Military charges Marine accused of bringing modified weapons to Offutt Air Force Base

Preliminary military charges have been filed against a Marine from Nebraska who was arrested May 31 for attempting to carry modified weapons and ammunition onto Offutt Air Force Base in his personal pickup truck.
Pfc. Ali Al-Kazahg, 22, of Milford has been charged by the leadership of the 3rd Marine Logistics Group. He is based at Marine Corps Base Hawaii, near Honolulu.
Al-Kazahg faces numerous charges: carrying a concealed weapon, possession of modified firearms, unlawful firearms modifications, communicating threats, making a false official statement, unauthorized absence from duty, violation of a lawful general regulation and dereliction of duty.
He is in custody at Naval Brig Pearl Harbor, said Capt. Eric Abrams, a Marine Corps spokesman. No court-martial date has been set.
Al-Kazahg, a U.S. citizen who is the son of Iraqi refugees, was stopped at Offutt’s StratCom Gate at 6:39 p.m. after guards spotted his name on a law enforcement watchlist of people considered to be capable of doing harm. Offutt security forces summoned agents from the Air Force’s Office of Special Investigation, who detained him for questioning.
A search of his vehicle showed that he was carrying two semi-automatic rifles, a pistol, a silencer, a bump stock, a vest with body armor and a case of ammunition. He didn’t threaten Offutt personnel. His motive for bringing the weapons onto the base hasn’t been revealed.
For nearly all personnel, it is illegal to carry weapons on a military base.
The type of weapons found in Al-Kazahg’s vehicle raised fears that he might have been planning a mass shooting. But the charges preferred against him by the Marine Corps do not include any that appear linked to terrorism.
The Marine’s sister, Nedhal Al-Kazahy, 20, of Lincoln, didn’t know about the charges until she was contacted by a reporter Tuesday. She said she believes they are without merit.
“All these charges just sound really stupid,” she said. “It’s a waste of time. My brother is not a dangerous person.”
Al-Kazahg came home to Nebraska on leave May 23. The following day, the Nebraska Information and Analysis Center in Lincoln, a coalition of federal, state and local agencies tasked with monitoring security threats, issued a “be-on-the-lookout” notice for him.
The notice, obtained by The World-Herald, said he told another Marine that he would “shoot up” his battalion, starting at the barracks, if he were disciplined for certain misconduct.

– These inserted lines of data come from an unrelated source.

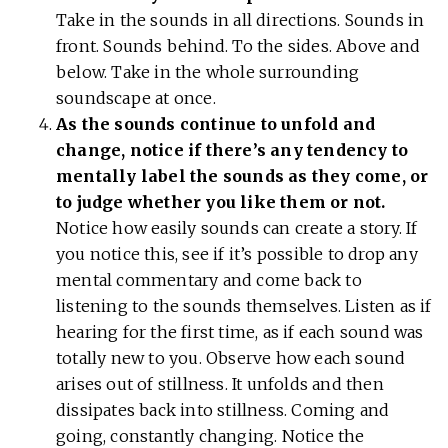
Take in the sounds in all directions. Sounds in
front. Sounds behind. To the sides. Above and
below. Take in the whole surrounding
soundscape at once.
As the sounds continue to unfold and
change, notice if there’s any tendency to
mentally label the sounds as they come, or
to judge whether you like them or not.
Notice how easily sounds can create a story. If
you notice this, see if it’s possible to drop any
mental commentary and come back to
listening to the sounds themselves. Listen as if
hearing for the first time, as if each sound was
totally new to you. Observe how each sound
arises out of stillness. It unfolds and then
dissipates back into stillness. Coming and
going, constantly changing. Notice the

According to the bulletin, he also mentioned specific Marines he wanted to target.
It noted that he didn’t make any threats against anyone in Nebraska.
The bulletin cited “suspicious statements” and “suspicious activity” by Al-Kazahg while serving in the Marines.

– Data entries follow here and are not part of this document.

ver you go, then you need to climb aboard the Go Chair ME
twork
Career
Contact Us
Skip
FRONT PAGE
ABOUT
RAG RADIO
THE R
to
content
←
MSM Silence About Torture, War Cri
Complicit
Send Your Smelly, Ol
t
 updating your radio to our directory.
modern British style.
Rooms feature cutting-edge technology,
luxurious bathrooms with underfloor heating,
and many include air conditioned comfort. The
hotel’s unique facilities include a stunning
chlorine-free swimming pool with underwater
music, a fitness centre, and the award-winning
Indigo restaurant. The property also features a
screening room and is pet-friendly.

It also said the Lincoln Police Department had issued a caution about him in 2016 alleging that he was “dangerous, has an infatuation with guns and violent acts, and has a dislike for law enforcement.”
Al-Kazahg worked as a corrections officer for the Nebraska Department of Correctional Services for about six weeks from May to July 2016, said Laura Strimple, a spokeswoman for the department.
It’s not clear why he left after such a short time. Al-Kazahy said he quit to fulfill a dream of joining the Marines, but he didn’t enlist until Sept. 11, 2017, according to Marine Corps records. He was a landing support specialist assigned to the 3rd Marine Logistics Group in Hawaii.
A Lincoln police spokeswoman declined to discuss the reason for the caution, citing the confidential nature of the bulletin.
Al-Kazahy said she and her brother — whose name is spelled differently because of a clerical error on his birth certificate — were two of seven children born to Iraqi refugees. Their parents came to the U.S. in the 1990s from Saudi Arabia following the Persian Gulf War. Ali was born in the United States.
She said their mother is deaf and their father died four years ago from kidney disease. The children, including Ali, grew up mostly in foster care, but they saw each other frequently and remained close. The oldest brother, Naif, 19, was shot to death on a street in Lincoln in July 2012 after being threatened by another young person.
“We all had a hard time with our childhood,” said Al-Kazahy, who worked as a page in the Nebraska Legislature and is a camp counselor to children in foster care.
The family is Muslim, Al-Kazahy said, but her brother Ali converted to Christianity while living with a Christian foster family.
She said her brother was interested in guns, but no more than other Nebraska boys. She described him as an extrovert who played football in high school and studied criminal justice at Southeast Community College.
Al-Kazahy said he was staying with his former foster parents in Milford while home on leave in May. She said he planned to work out at Offutt’s gym the evening he was arrested. She added that he had posted a photo of himself there on the social media platform Snapchat a few days earlier.
Al-Kazahy said she has received one letter and had one brief phone conversation with her brother since his detention in Hawaii.
“He’s doing the best you can when you’re in a military jail,” she said. “He’s upset that the military is doing this to him.”